Взгляд у того не внушал уверенности в завтрашнем дне, но Кошка погасил его своей динамитной улыбкой.
- У меня к тебе вот какое дело, - продолжил он нерешительно и почесал пальцами в дредах. Кохаб за этим проследил с интересом, как будто ждал, что сейчас оттуда брызнут блохи. Или мятные леденцы - уж черт знает, что можно спрятать в таких волосах - может, пару подарков ко Дню Рождения?... "Вот стервец," - подумал Медведь не к месту, но очень к Кошке. - Я знаю, что жить мне осталось не так-то долго... - тут Медведь вскинул бровь очень живописно. Кошке в жесте почудился восторг, но разозлиться он пожелал попозже. - И я не знаю никого другого, кто мог бы мне помочь. То есть, ты, конечно, тоже не вариант, -он утешительно похлопал Кохаба по плечу, как будто говоря: "Не расстраивайся, по крайней мере, миссис Медведь довольна!", - но не Снегиря же мне об этом просить, в самом деле... в общем...
Кошка прокашлялся. Вытянул вперед руки со своим тряпьем и вложил его в кохабовы ладони. И заговорил гнусаво, нараспев:
- Когда я стану совсем невыносим и скорчусь под гнетом старости; когда лицо мое, прежде такое прекрасное и живое, искусают уродливые морщины, когда со мной нельзя будет находиться в одной комнате, не зажимая ушей... и, возможно, носа - всякое же бывает, да? В общем, когда все это случится, я прошу тебя задушить меня моими портками.

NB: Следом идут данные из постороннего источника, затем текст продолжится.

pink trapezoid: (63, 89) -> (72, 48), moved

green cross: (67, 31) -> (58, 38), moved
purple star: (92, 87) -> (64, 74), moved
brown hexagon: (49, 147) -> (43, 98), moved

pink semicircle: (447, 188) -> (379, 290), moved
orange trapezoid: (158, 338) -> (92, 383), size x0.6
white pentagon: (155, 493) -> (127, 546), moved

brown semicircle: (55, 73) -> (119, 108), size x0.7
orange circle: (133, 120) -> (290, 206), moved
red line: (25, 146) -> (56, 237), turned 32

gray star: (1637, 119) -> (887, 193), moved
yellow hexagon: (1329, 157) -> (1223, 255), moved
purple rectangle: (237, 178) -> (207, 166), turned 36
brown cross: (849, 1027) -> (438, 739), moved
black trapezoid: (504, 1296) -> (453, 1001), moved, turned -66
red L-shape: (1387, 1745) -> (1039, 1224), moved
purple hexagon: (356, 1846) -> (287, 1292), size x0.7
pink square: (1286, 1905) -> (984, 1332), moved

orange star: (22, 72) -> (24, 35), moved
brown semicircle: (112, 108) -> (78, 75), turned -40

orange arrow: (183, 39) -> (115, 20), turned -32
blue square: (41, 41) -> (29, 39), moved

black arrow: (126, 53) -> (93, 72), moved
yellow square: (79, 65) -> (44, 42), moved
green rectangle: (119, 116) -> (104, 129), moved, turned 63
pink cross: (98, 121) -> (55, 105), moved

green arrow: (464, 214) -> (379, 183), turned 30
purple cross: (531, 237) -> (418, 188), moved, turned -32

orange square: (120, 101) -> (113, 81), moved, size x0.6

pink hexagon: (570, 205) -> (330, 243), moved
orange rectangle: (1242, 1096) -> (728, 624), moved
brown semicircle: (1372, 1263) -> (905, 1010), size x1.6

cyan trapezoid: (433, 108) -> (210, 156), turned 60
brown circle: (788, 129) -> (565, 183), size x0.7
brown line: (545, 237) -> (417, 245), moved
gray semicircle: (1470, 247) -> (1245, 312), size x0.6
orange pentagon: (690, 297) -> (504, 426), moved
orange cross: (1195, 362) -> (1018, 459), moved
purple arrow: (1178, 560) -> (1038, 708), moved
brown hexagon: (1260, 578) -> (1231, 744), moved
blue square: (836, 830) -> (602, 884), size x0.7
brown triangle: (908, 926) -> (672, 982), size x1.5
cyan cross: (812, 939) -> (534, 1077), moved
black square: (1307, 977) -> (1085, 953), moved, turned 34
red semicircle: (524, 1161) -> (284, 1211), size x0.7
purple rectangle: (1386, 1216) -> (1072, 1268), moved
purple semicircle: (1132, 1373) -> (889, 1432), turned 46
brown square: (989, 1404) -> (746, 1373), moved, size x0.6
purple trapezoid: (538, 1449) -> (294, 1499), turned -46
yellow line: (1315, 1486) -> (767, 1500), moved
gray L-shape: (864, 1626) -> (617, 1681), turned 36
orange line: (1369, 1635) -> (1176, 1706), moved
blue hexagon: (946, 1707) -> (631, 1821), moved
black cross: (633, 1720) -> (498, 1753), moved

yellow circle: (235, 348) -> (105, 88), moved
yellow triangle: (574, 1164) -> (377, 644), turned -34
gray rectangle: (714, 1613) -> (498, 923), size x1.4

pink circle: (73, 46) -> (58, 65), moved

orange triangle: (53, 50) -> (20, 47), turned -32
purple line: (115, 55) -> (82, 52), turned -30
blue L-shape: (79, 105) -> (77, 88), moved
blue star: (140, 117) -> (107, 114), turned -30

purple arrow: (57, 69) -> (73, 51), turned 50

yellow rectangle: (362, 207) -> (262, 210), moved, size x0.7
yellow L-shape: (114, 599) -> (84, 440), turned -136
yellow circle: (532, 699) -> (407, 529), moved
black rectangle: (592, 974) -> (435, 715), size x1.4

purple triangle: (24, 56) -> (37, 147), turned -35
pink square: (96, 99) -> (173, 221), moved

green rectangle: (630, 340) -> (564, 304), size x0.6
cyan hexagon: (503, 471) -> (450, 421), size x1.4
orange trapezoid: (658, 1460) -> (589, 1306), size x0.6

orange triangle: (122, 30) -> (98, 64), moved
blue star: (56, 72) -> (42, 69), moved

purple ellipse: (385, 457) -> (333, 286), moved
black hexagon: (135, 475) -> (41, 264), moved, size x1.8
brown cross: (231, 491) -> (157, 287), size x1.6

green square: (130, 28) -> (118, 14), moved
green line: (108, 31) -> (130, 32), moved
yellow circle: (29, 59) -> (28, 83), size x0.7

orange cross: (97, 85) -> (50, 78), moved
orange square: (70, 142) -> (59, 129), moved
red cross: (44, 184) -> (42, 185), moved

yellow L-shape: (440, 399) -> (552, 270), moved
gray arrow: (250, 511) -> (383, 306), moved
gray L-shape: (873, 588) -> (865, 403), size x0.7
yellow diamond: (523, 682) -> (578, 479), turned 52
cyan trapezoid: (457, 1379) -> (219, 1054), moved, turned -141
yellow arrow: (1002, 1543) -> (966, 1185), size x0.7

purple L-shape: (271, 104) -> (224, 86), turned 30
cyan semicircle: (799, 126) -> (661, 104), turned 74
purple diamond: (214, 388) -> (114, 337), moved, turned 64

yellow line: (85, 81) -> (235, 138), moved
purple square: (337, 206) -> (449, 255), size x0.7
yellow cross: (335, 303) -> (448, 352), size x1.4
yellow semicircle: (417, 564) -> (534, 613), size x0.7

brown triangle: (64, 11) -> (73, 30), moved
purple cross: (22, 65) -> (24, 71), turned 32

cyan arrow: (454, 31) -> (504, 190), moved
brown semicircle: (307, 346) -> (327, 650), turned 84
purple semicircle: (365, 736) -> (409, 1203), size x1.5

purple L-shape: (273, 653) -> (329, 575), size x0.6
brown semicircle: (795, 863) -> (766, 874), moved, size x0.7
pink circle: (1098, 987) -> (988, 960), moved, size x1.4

Кошка улыбнулся очень невинно и трогательно и сказал:
- В честь Небесного. Ну, и кое-какой символики.
Медведь раскрыл пальцы и посмотрел на скомканные штаны Кошки. Вид у них был такой, как будто их пожевали, а потом вернули естественным путем - но об этом Медведь Кошке говорить не стал. Слишком был благодушен нынче.
- Значит, уже можно? - спросил он вместо этого и натянул штаны между сжатыми в кулак ладонями.
Кошка посмотрел на него, как на безнадежного идиота.
- Кстати, если ты будешь так много паясничать, твое лицо уже через пару месяцев станет похожим на кроличью попку.
- Много кроличьих попок повидал, умник?! - Кошка выхватил у Медведя свои штаны, скомкал их снова и засунул комок подмышку.
Потом глянул исподлобья и свирепо добавил:
- Вот приду к тебе ночью и отхлестаю этими портками. А ты еще о продолжении умолять станешь...
Медведь только посмеялся.
Да, откровенно говоря, Медведю жарко и неуютно, но он не знает, как облегчить свои страдания, потому что уже голый. И звучит это, может быть, неадекватно, но Медведь на побережье у Океана - а, значит, можно.
Другое дело, что он там не один. Припереться на импровизированный пляж им вздумалось всей компанией.
А потому здесь и неприлично одетая Синица, и полубезумный Кошка с собранной в хвост волосней, и Снегирь, белее касаточьего пузика, сидящий в одиночестве под сплетенным из сырого льна и оттого воняющим зонтиком, и Шай, который от греха (от Кошки) подальше не стал перекидываться в человека, а уселся на зонтик сверху.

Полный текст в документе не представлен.